Now they drain the last out of me.
After dinner, I wonder why my body is not somewhere in a rocking chair by a fire, a large pot of herbal tea by my side and the rest of the family singing.
With a big sigh I lift myself off the sofa and escape for a long, burning shower.
Surface pain gone, my hair wrapped in a towel, I go downstairs again, only my brother sleeping on the sofa, with the music blasting out the loudspeakers next door. Quietly (not that it mattered) I go on the hunt for a whiskey glass, only traditional cherry glasses hmmm forget principles, that will do. A second later I open the single malt he got me and pour it in.
With my right hand gently swaying the glass and my left propping up my head, I sip on the warm, brown liquid, watching the outlines of my brother sleeping.
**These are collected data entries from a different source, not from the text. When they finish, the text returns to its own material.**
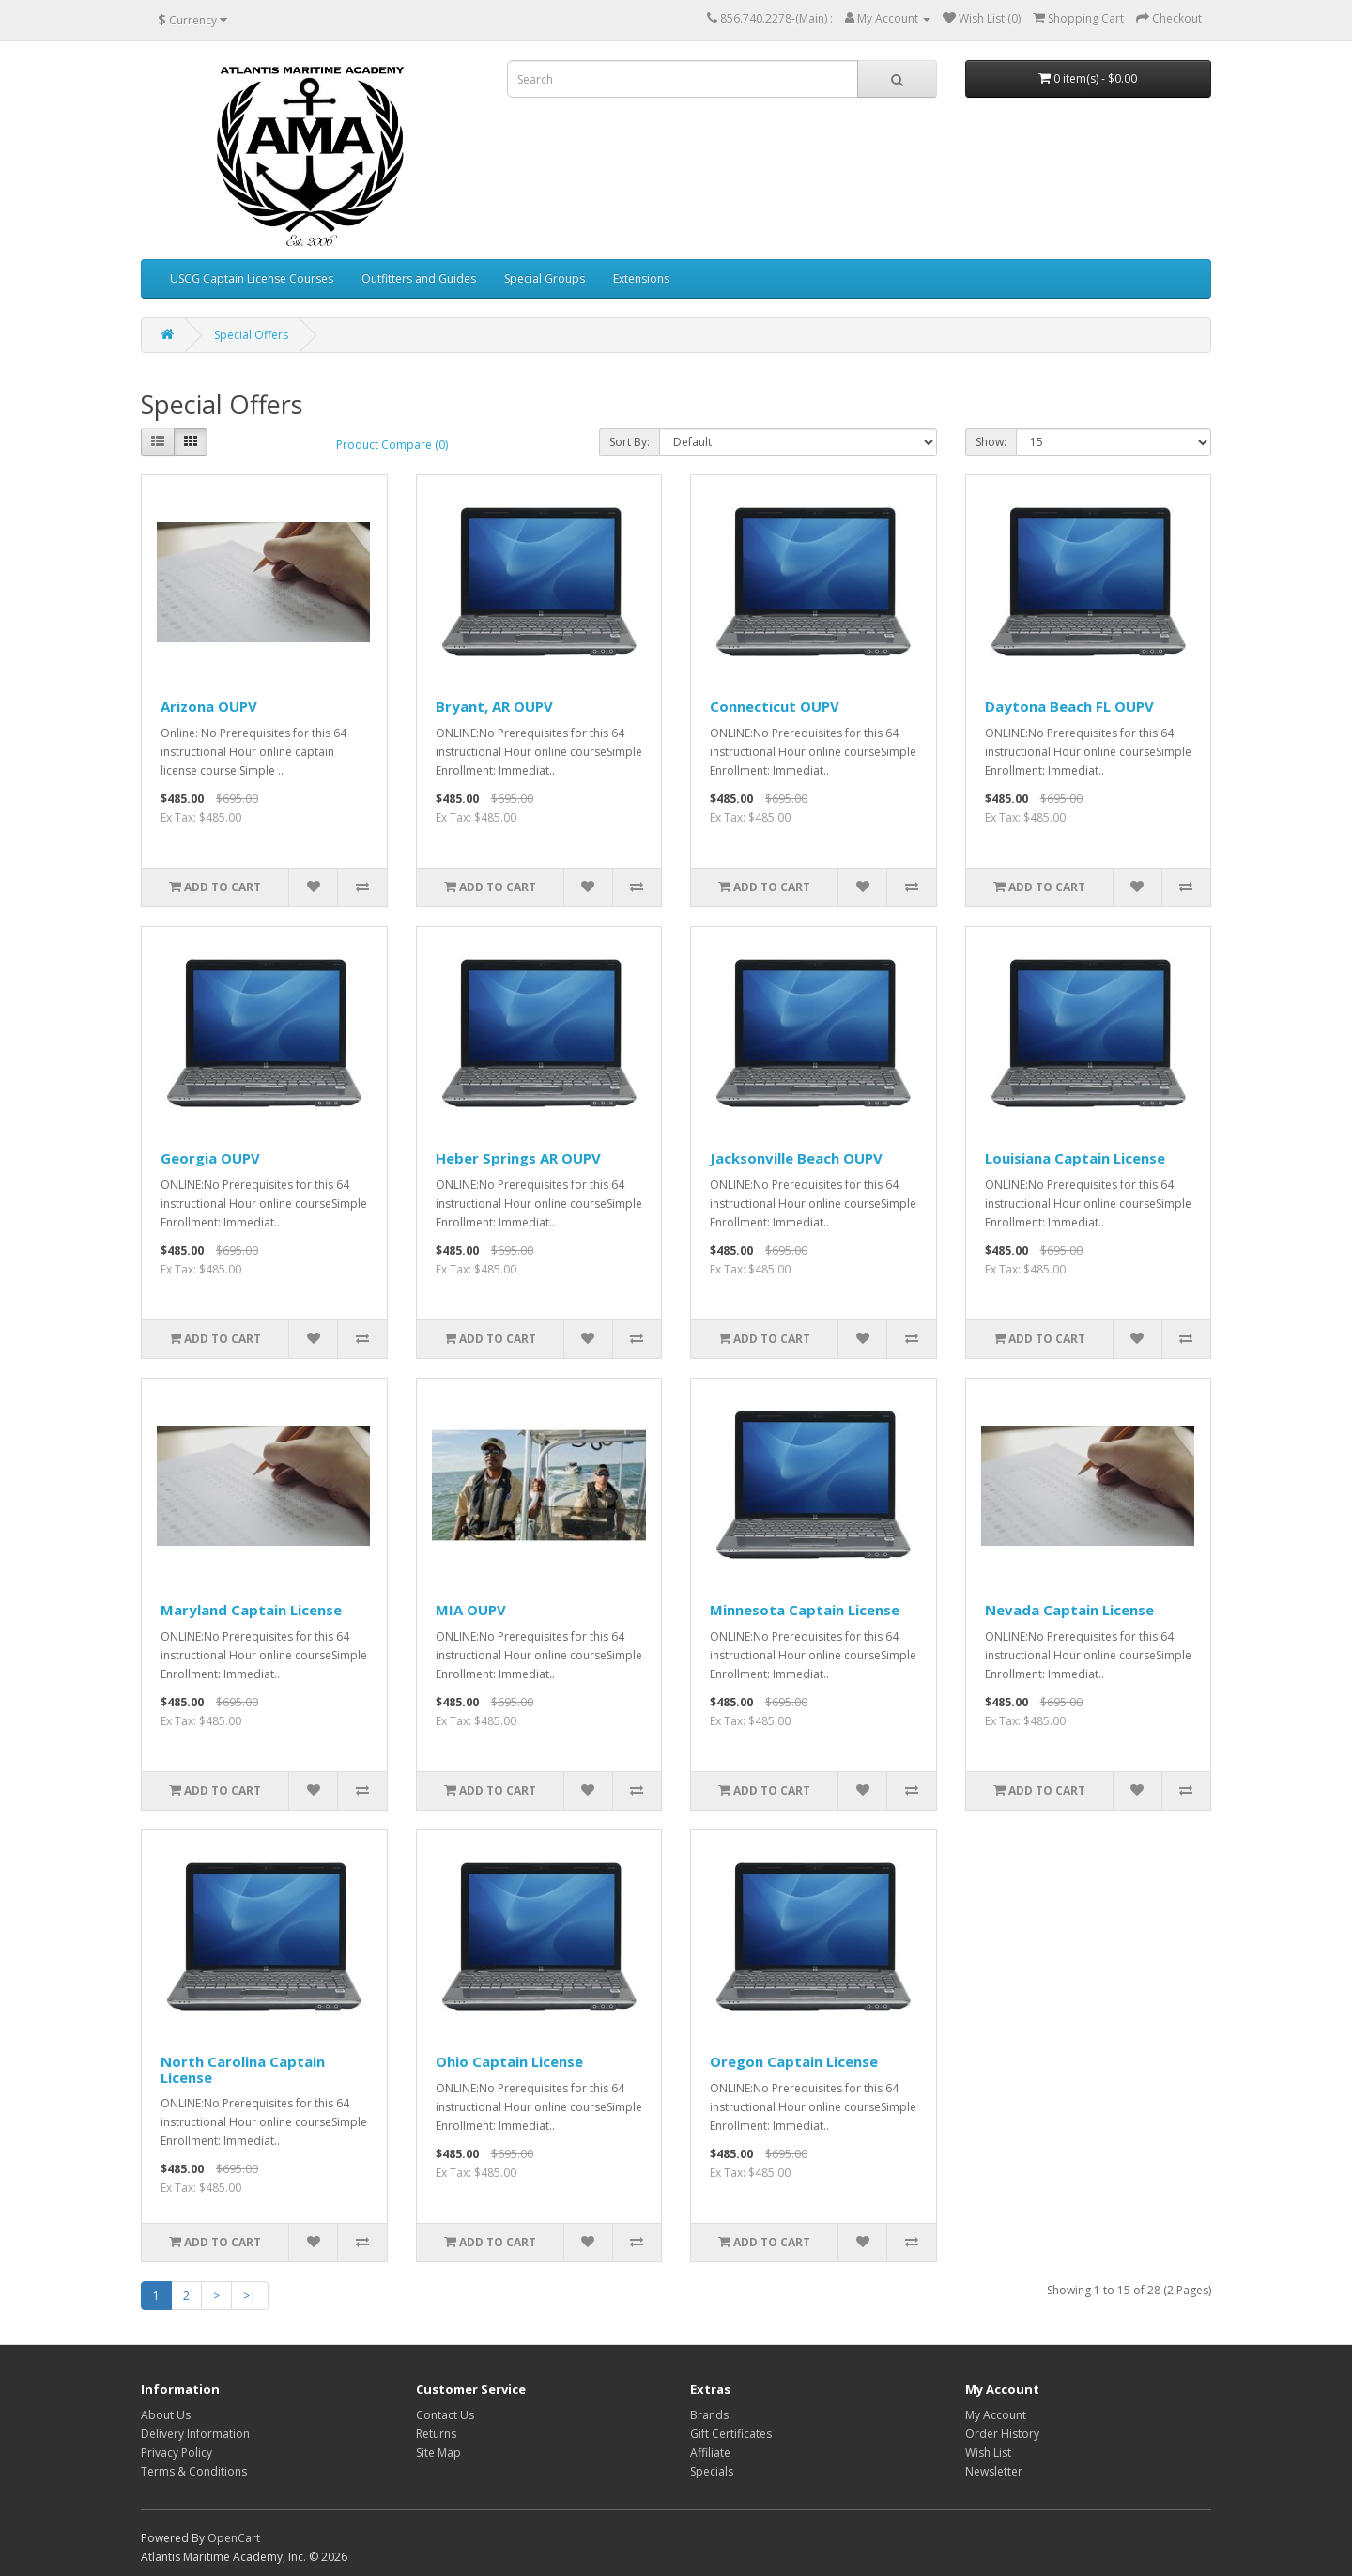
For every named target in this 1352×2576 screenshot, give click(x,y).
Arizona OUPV (209, 706)
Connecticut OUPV (774, 706)
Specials (711, 2471)
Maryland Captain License (251, 1609)
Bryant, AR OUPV (494, 706)
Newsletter (993, 2471)
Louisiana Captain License (1075, 1158)
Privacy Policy (176, 2452)
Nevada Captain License (1069, 1609)
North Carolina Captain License (243, 2069)
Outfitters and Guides (418, 278)
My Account (995, 2415)
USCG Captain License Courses (251, 278)
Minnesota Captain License (804, 1609)
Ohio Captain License (509, 2061)
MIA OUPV (471, 1609)
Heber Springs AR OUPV (518, 1158)
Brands (709, 2415)
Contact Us (445, 2415)
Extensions (641, 278)
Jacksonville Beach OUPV (796, 1158)
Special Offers (251, 335)
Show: (991, 442)
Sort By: (629, 442)
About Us (166, 2415)
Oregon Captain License (794, 2061)
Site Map (438, 2452)
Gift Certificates (731, 2434)
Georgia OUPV (210, 1158)
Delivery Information (195, 2434)
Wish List (988, 2452)
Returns (436, 2434)
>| (249, 2296)
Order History (1002, 2434)
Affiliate (710, 2452)
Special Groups (544, 278)
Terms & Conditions (194, 2471)
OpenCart (233, 2538)
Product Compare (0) (392, 445)
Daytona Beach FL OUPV (1069, 706)
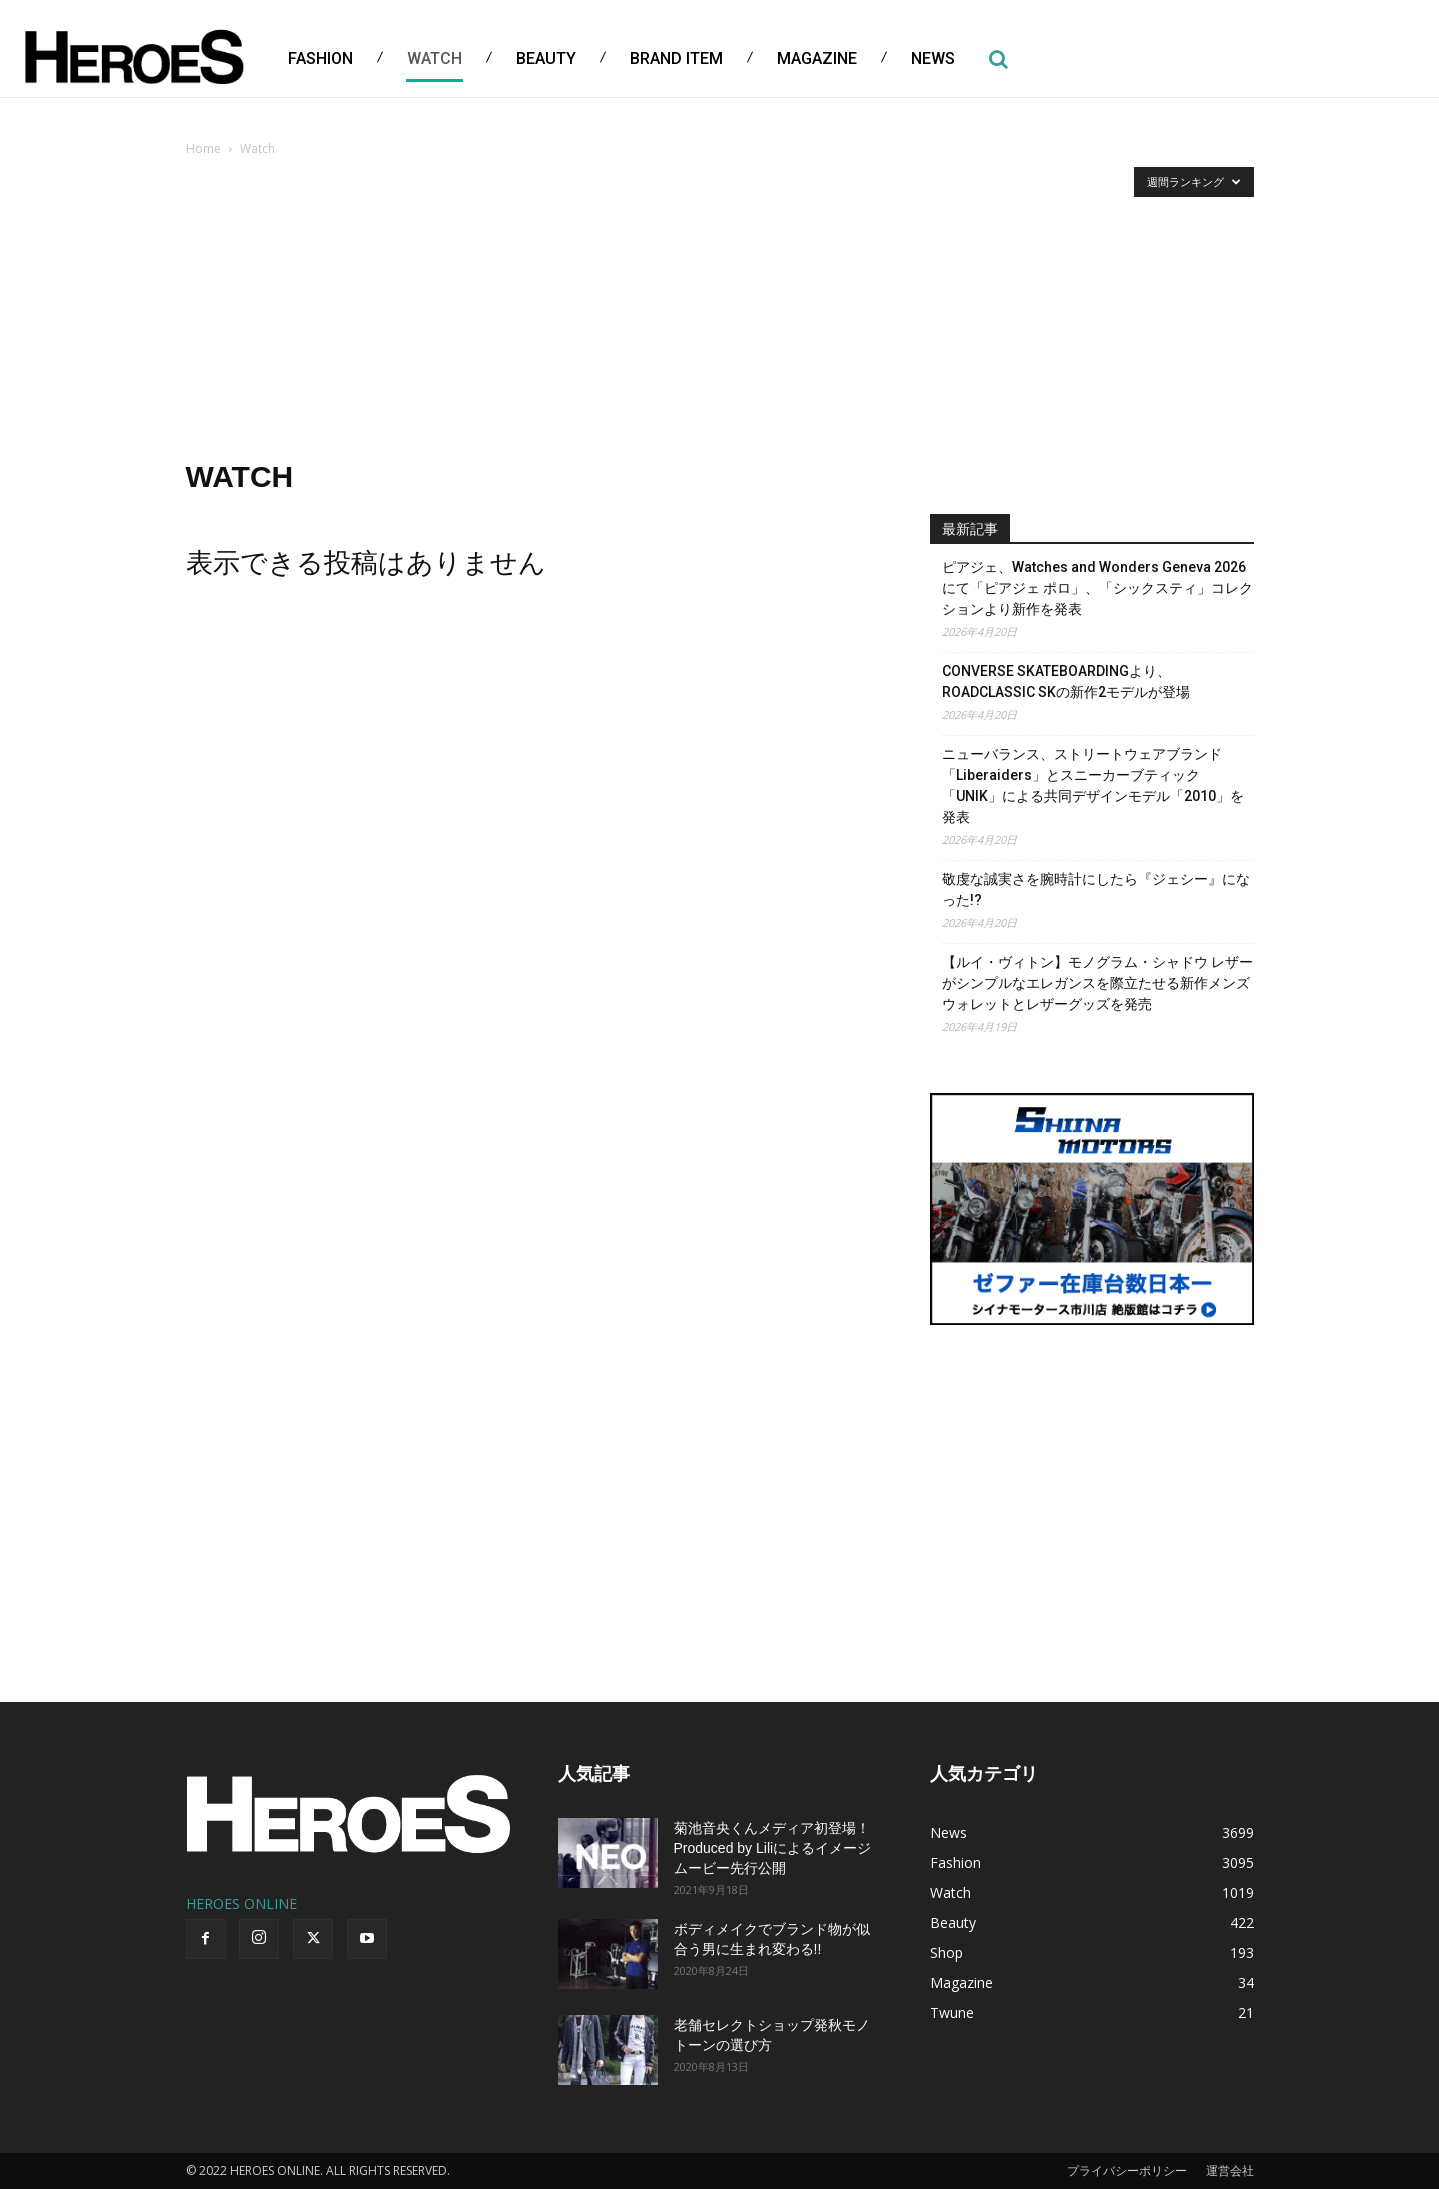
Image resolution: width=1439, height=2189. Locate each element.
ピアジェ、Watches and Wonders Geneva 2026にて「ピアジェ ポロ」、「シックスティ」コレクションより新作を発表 (1097, 588)
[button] (999, 59)
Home (203, 148)
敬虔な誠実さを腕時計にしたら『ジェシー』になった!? (1096, 889)
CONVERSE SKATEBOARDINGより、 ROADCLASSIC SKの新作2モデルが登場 (1066, 681)
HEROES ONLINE (241, 1903)
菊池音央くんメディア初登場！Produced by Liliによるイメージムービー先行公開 (773, 1848)
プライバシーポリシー (1127, 2170)
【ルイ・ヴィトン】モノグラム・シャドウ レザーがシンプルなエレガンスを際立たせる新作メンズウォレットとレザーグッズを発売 (1097, 983)
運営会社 (1230, 2170)
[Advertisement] (720, 310)
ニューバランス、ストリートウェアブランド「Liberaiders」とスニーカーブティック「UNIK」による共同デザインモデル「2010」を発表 (1093, 785)
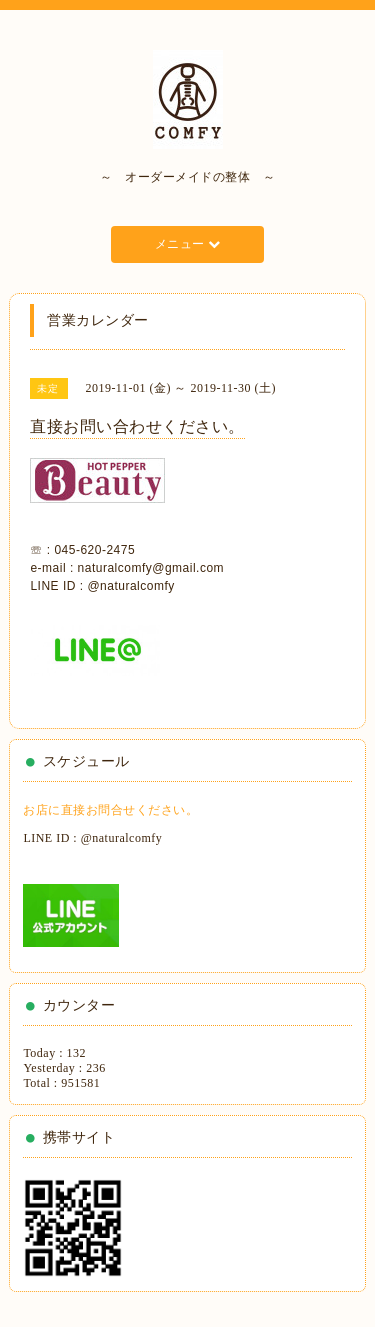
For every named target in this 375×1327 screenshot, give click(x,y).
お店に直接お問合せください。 (110, 810)
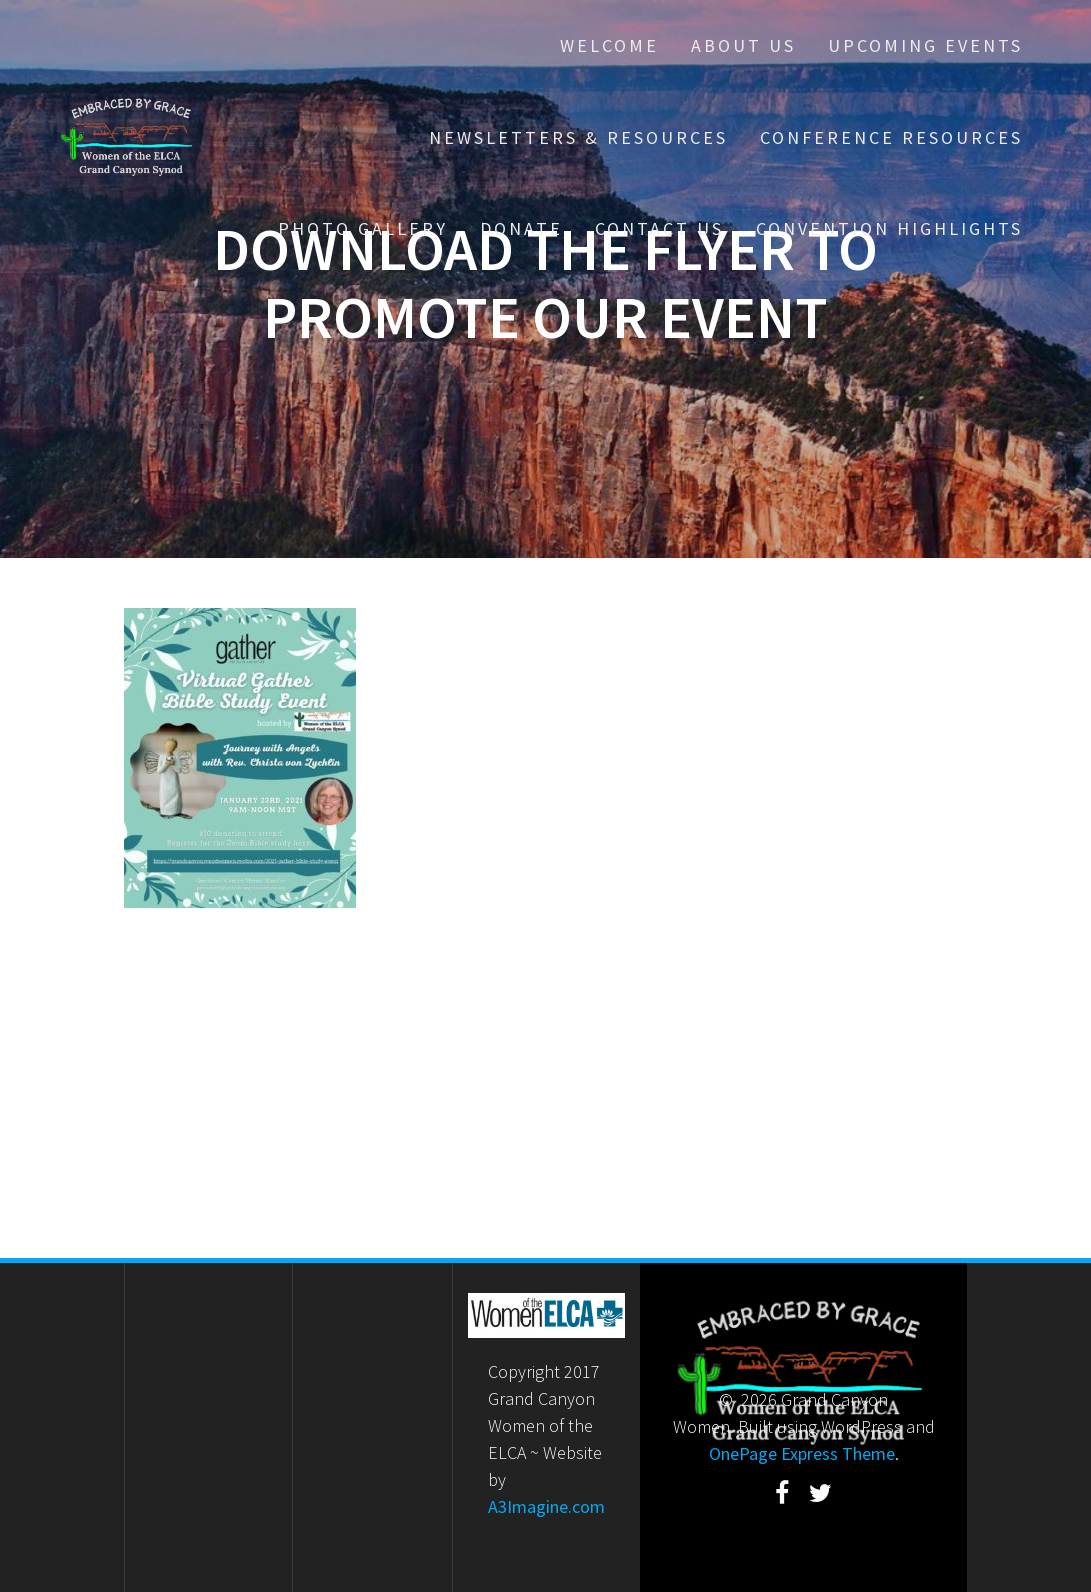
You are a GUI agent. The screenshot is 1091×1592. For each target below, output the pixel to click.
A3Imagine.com (546, 1506)
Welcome (609, 45)
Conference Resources (891, 137)
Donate (521, 228)
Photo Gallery (363, 228)
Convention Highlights (889, 228)
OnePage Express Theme (802, 1453)
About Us (743, 45)
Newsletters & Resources (578, 137)
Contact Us (659, 228)
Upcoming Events (925, 45)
Just a moment, just that moment I need to shift my perspective again…that’s how it’s always been…my soul’s mission amongst those who prefer their own little world over the truth, those who lost all contact to the ancient ways.
Why would I need someone to understand or care about the lunar cycle or why the light stands still for this time of year…
I know. A sigh escapes my lips without a sound: yes, if anyone can survive this, it’s me, if anyone can show them, it’s me.
I hold on to the glass, put the bottle back on the table and walk upstairs. Back in the guest room, my hand grabs the brass handle of the window, pushes it down and puts the whiskey on the window sill outside.
Black all around, the sound of the pine not far away reminds me that the mission has never changed in thirty years, it never will, yet the moon cannot be the only one on this path.